Nachhaltigkeit wird zum „Muss“

Noch stärker als heute werden die Megacitys von morgen mit den Problemen wachsenden Mülls konfrontiert sein. Nachhaltigkeit und Recycling werden nach Ansicht von Zukunftsforschern daher größere Beachtung erhalten. Die Textilwelt hat bereits darauf reagiert; zahlreiche Firmen haben innovative Produkte entwickelt, die auf ökologischen Lösungen oder dem Cradle-to-Cradle-Konzept beruhen. Eine Reihe von Ausstellern wird in Frankfurt mit nachhaltigen Lösungsansätzen auftreten, etwa mit dem Recycling von PET-Flaschen und Ozean­plastik oder mit dem Einsatz von zertifizierten Naturmaterialien.
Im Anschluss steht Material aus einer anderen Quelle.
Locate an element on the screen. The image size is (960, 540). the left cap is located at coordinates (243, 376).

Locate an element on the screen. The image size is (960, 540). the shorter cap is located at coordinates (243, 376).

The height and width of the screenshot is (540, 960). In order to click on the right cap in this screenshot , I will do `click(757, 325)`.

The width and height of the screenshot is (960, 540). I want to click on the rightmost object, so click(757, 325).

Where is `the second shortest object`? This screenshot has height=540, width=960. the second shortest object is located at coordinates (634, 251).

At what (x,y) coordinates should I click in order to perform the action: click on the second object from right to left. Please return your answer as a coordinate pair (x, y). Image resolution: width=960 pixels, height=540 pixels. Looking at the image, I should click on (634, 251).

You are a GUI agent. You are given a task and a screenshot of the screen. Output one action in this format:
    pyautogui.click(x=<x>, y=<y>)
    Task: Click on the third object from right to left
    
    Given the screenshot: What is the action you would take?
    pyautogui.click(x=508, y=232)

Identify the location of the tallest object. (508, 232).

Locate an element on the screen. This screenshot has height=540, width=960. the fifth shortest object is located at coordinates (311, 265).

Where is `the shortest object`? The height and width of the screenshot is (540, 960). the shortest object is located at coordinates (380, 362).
Der Faserhersteller Lenzing beispielsweise hat unter dem Namen „Refibra“ eine inno­vative Technologie entwickelt, die seit kurzem auch in Bettwaren bzw. im Einrichtungs­bereich eingesetzt werden kann. Bei diesem Verfahren wird bei der Produktion der Zellstofffaser „Lyocell“ neben frischem Zellstoff rund 20 Prozent recyceltes Material aus
Bauwollstoffresten mitverwendet. Produkte mit Refibra-Technologie werden sich laut Anbieter weiterhin durch hohe Feuchtigkeitsabsorption bei geringem Bakterienwachstum auszeichnen. Andere Hersteller von Heimtextilien bieten ihren Kunden heute ebenfalls nachhaltige Produkte, etwa die niederländische Weberei ­Raymakers. Ihr neuer Velours ist aus BCI-zertifizierterBaumwolle gewebt. Das Kürzel BCI steht für „Better Cotton Initiative“, die das Ziel verfolgt, eine nachhaltige Produktion von Baumwolle zu fördern.
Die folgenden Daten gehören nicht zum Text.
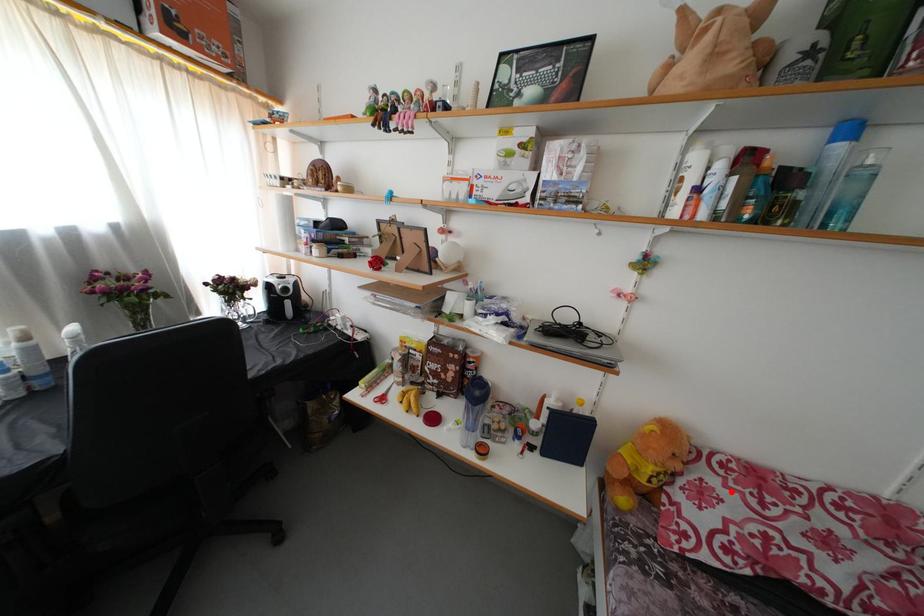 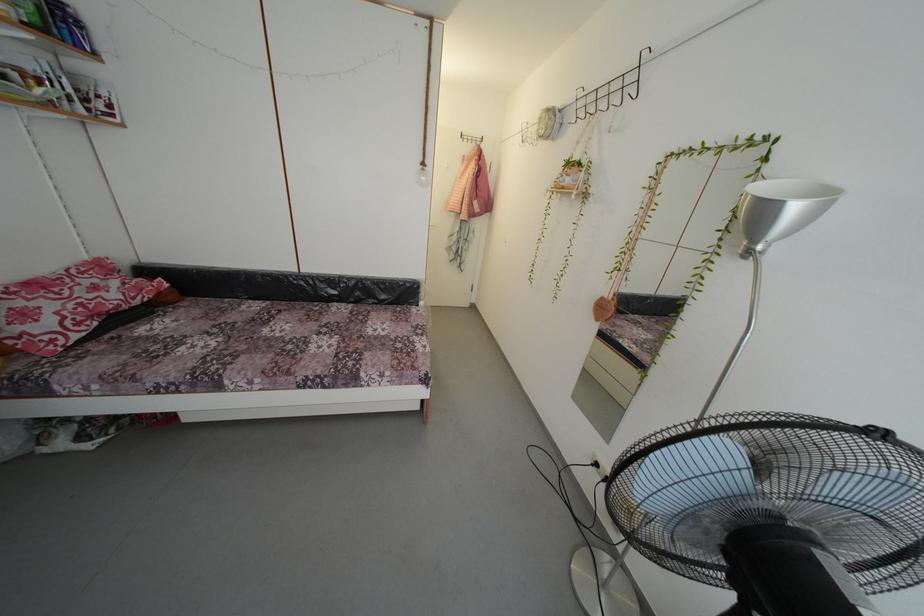 Question: I am providing you with two images of the same scene from different viewpoints. A red point is marked on the first image. Is the red point's position out of view in image 2?

Choices:
 (A) Yes
 (B) No

Answer: (B) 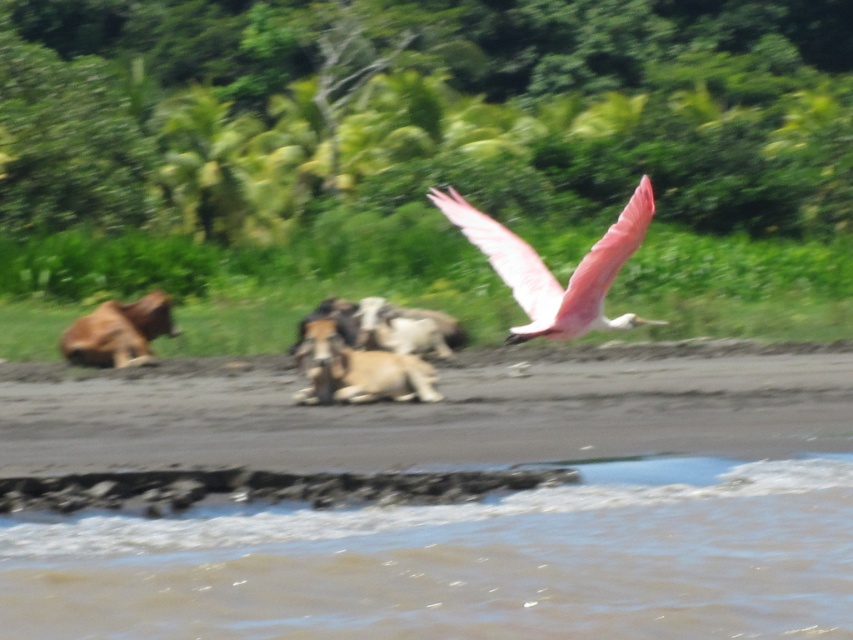 Does brown fur at center come behind white woolen goat at center?

No, brown fur at center is in front of white woolen goat at center.

The height and width of the screenshot is (640, 853). Describe the element at coordinates (358, 371) in the screenshot. I see `brown fur at center` at that location.

Is point (361, 353) positioned after point (363, 314)?

No, it is in front of (363, 314).

Locate an element on the screen. brown fur at center is located at coordinates (358, 371).

In the scene shown: Is brown muddy water at lower center above brown fur dog at left?

Incorrect, brown muddy water at lower center is not positioned above brown fur dog at left.

Who is positioned more to the left, brown muddy water at lower center or brown fur dog at left?

Positioned to the left is brown fur dog at left.

Who is more distant from viewer, (759, 557) or (71, 340)?

Positioned behind is point (71, 340).

Image resolution: width=853 pixels, height=640 pixels. I want to click on brown muddy water at lower center, so click(463, 563).

Who is more distant from viewer, (450, 630) or (407, 312)?

The point (407, 312) is more distant.

This screenshot has width=853, height=640. I want to click on brown muddy water at lower center, so click(x=463, y=563).

Is point (428, 604) positioned before point (404, 332)?

Yes.

You are a GUI agent. You are given a task and a screenshot of the screen. Output one action in this format:
    pyautogui.click(x=<x>, y=<y>)
    Task: Click on the brown muddy water at lower center
    Image resolution: width=853 pixels, height=640 pixels.
    Given the screenshot: What is the action you would take?
    pyautogui.click(x=463, y=563)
Wenn es um das Thema Schlafen geht, haben die Hersteller ebenfalls die Umwelt im Blick: Der Bettware „andeo“ der Bettfedernfabrik Otto Keller, deren Bezug zu 100 Prozent aus Biobaumwolle besteht, wurde kürzlich das Umweltsiegel „Blauer Engel“ verliehen. Mit dem Umweltzeichen für Textilien werden nur Produkte ausgezeichnet, die strenge Kriterien erfüllen, wobei die gesamte textile Kette, von der Rohfaser bis zum Fertigprodukt, berücksichtigt wird.
Umweltfreundlichkeit kann auch einer neuen Polyesterfaser von Advansa bescheinigt werden, die der Faserhersteller speziell für den Einsatz in Bettwäsche entwickelt hat . Es handelt sich hierbei um eine neue Art Mikrofaser, die sich wie eine normale Füllfaser waschen und trocknen lässt. Durch ein modifiziertes, silikonisiertes Finish absorbiert diese neue Variante aber weniger Wasser, so dass die Trocknung laut Anbieter schneller erfolgen soll als bei anderen Mikro-Füllfasern.
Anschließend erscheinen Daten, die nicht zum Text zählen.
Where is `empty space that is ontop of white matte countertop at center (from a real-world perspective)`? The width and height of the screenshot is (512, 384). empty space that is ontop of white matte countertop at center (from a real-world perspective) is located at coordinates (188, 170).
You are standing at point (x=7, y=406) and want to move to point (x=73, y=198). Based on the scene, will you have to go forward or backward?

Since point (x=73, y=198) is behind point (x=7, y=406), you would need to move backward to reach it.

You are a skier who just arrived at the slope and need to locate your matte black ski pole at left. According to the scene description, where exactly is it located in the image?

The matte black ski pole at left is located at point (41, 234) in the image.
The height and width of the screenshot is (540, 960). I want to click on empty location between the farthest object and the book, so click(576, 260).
Gesundheitaspekte im Fokus

Neben Umweltaspekten spielt die Gesundheit eine wichtige Rolle. Aufgrund der wachsenden Anzahl an Allergien und Unverträglichkeiten rechnen Experten damit, dass die Konsumenten gesundheitliche Aspekte beim Kauf künftig stärker in Betracht ziehen. Immer mehr Faserhersteller, z. B. Trevira oder TWD Fibres, steigen daher auf antimonfreie Produkte um. Auch ein Blick auf das textile Angebot für die Verwendung im Privat- und Objektbereich zeigt eine Fülle an gesundheits­fördernden Funktionen, mit denen sich Bezugsstoffe, Vorhangstoffe und Betttextilien ausstatten lassen. So hat die Firma Mattes & Ammann kürzlich in ihren Matratzenbezügen die Polyester-Hohlfaser „Diolen Thermo“ von TWD Fibres verwendet. Als Filamentgarn bietet die Hohlfaser im Bettbereich eine natürliche Isolationswirkung, wie man sie in der Natur auch im Fell von Eisbären vorfindet. Da die Faser über die gesamte Garnlänge in den einzelnen Filamenten Hohlräume aufweist, ist sie laut Anbieter in der Lage, den Schlaf­komfort zu verbessern und die Körpertemperatur bei Umgebungstemperaturspitzen zu stabilisieren. 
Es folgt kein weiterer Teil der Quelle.